EXERCISE GOAL => For the entries below, count the lines that contain the word "область" and reply with that number only.
----- RECORDS SHOWN -----
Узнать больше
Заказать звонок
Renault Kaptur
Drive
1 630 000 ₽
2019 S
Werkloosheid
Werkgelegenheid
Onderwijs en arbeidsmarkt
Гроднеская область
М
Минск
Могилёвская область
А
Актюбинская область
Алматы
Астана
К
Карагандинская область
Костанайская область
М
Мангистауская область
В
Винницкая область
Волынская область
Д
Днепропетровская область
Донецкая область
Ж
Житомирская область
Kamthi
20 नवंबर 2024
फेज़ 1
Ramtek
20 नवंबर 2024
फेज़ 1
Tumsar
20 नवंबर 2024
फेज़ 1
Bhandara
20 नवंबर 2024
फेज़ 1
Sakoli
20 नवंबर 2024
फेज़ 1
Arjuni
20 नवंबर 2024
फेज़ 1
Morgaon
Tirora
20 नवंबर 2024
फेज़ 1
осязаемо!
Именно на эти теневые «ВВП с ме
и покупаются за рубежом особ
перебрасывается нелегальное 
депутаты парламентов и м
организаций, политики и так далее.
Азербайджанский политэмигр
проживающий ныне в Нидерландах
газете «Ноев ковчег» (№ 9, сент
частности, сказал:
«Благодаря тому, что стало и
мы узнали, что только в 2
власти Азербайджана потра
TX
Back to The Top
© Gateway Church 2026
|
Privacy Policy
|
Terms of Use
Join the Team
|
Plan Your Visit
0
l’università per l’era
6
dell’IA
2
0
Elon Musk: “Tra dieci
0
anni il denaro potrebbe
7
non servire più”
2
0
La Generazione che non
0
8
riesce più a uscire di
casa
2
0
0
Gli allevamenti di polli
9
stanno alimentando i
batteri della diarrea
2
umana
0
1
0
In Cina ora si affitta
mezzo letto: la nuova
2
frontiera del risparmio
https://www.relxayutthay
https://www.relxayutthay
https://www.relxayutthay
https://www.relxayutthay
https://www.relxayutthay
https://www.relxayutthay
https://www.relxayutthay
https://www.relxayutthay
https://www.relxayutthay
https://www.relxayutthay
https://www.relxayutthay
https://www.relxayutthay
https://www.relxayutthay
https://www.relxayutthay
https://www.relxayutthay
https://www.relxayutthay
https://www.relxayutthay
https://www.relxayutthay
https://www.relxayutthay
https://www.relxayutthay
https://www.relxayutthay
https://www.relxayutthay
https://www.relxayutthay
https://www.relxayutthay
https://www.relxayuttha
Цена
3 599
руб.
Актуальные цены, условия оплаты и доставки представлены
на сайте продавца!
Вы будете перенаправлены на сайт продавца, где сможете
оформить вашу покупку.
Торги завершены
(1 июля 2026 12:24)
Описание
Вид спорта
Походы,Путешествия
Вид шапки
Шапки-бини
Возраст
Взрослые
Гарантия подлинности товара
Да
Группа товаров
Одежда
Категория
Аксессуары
-----
WRITTEN ANSWER => 11